In May 1896, Nicholas II was crowned the last emperor of Russia in Moscow. An elaborately choreographed and opulent display hosted in a Kremlin cathedral affirmed that he was divinely ordained with absolute, autocratic power. Part man and part god. From that moment on, Nicholas was considered all but omnipotent.
Yet the celebration around the tsar was simultaneously marked by tragedy and superstition. During the post-coronation festivities, almost 1,300 people were killed in a crowd crush just a few kilometres from the Kremlin in Khodynka. Contemporary observers interpreted the tragedy as a dangerous omen for Nicholas II. The new tsar’s reign, it was claimed, would be cursed. Twenty-two years later, the tsar and his family were murdered by Bolshevik revolutionaries: the godlike leader was brought back down to earth. Then buried in it.
A century on, Vladimir Putin’s recent inauguration for his fifth term as president last week took place with all the pomp and circumstance of Nicholas’ coronation. The president-elect strode through the now familiar Rococo halls, flanked by guards in elaborate dress uniforms, as his elites looked on approvingly.

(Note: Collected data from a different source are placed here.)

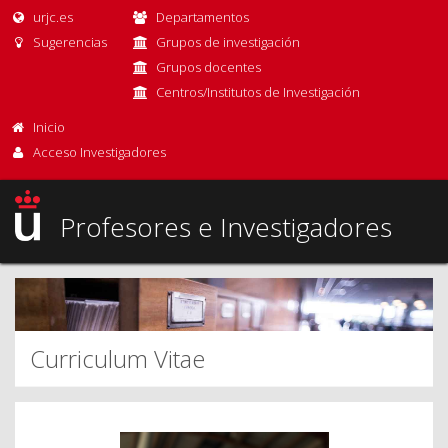
urjc.es
Departamentos
Sugerencias
Grupos de investigación
Grupos docentes
Centros/Institutos de Investigación
Inicio
Acceso Investigadores
Profesores e Investigadores
Curriculum Vitae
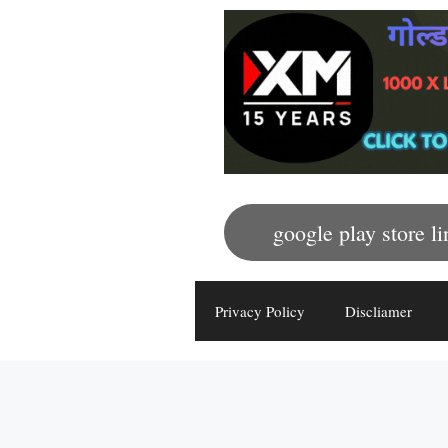
google play store li
Privacy Policy
Discliamer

Putin took the same presidential oath and affirmed again that he would lead Russia for yet another term of office. All seemed to be just as it ever was under Russia’s leader, who has now been in continuous positions of power leading the country for nearly 25 years.
Yet in a worrying new turn, the language and ritual around the president’s latest—and inevitable—coronation suggest that Putin is now positioning himself as a ruler imbued with the same omnipotence afforded to his tsarist predecessors. However, there is as yet no indication that the public is willing to overthrow the 21st-century tsar as they did to his 20th-century forebear.
After taking the presidential oath, Putin put the “special military operation”—as he still calls the war against Ukraine—front and centre in his inauguration speech. Praising veterans and victims of the war, he explained that a “difficult pivotal period” today—presumably indicating the economic travails and large death toll of the present—would lead to the accomplishment of “everything we have planned for the long term.” Under his guardianship, the newly crowned president claimed, 21st-century Russia would reach the “glorious” and “insurmountable heights” of its “thousand-year-long history.”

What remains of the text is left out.